BBI Contributing Editor
RENO, Nevada Each year's meeting of the Society for Biomaterials (Minneapolis, Minnesota) is rich with opportunities not only to catch up on the state of the art, but also to get enticing looks into the future. The diverse subjects covered in the scientific sessions at the 29th annual gathering, held at the Reno Hilton, included biomaterials for in situ tissue engineering, gene therapy delivery systems, implantable and injectable drug delivery systems, biomimetics, biosensors, nano-structured biomaterials and drug delivery systems for orthopedic, dental, cardiovascular and ocular applications. The meeting featured 320 papers and 412 posters that were presented to some 1,200 attendees.

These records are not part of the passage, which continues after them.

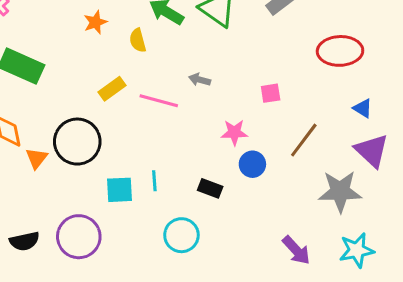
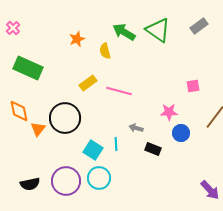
gray arrow: (200, 80) -> (136, 128), moved
cyan square: (120, 190) -> (93, 150), turned 36
cyan circle: (181, 235) -> (99, 178), moved

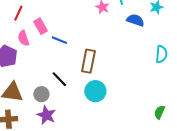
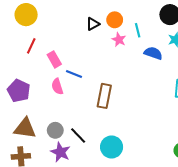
pink semicircle: (23, 38) -> (57, 87), moved
black line: (59, 79) -> (78, 136), moved
cyan circle: (95, 91) -> (112, 147), moved

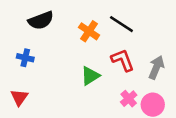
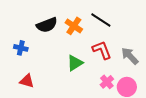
black semicircle: (41, 20) -> (47, 25), moved
gray arrow: (156, 67) -> (130, 56), turned -66
red triangle: (19, 97) -> (27, 81), moved, turned -49

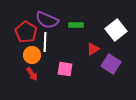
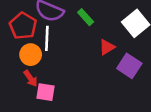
green rectangle: (76, 25) -> (86, 17), turned 48
pink square: (65, 69) -> (46, 92), moved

In the surface treatments sector, SurModics (Eden Prairie, Minnesota), known for its development of the drug-eluting coating on the Cypher coronary stent for the Cordis (Miami Lakes, Florida) subsidiary of Johnson & Johnson (New Brunswick, New Jersey), is working on the next-generation stent product.
The company reported on its development of a non-heparin-based synthetic coating for use on medical devices where biological molecules are not desired. The coating is applied by using its patented PhotoLink photochemical coupling method, which forms a covalent bond of the coating agent to the device surface.
SurModics is seeking corporate partners for use of this hemocompatible coating in medical devices. The company has developed the ability to coat cells with biocompatible polymers and is working with Novocell (Irvine, California) to develop a cell-encapsulating coating for potential use in the treatment of diabetes.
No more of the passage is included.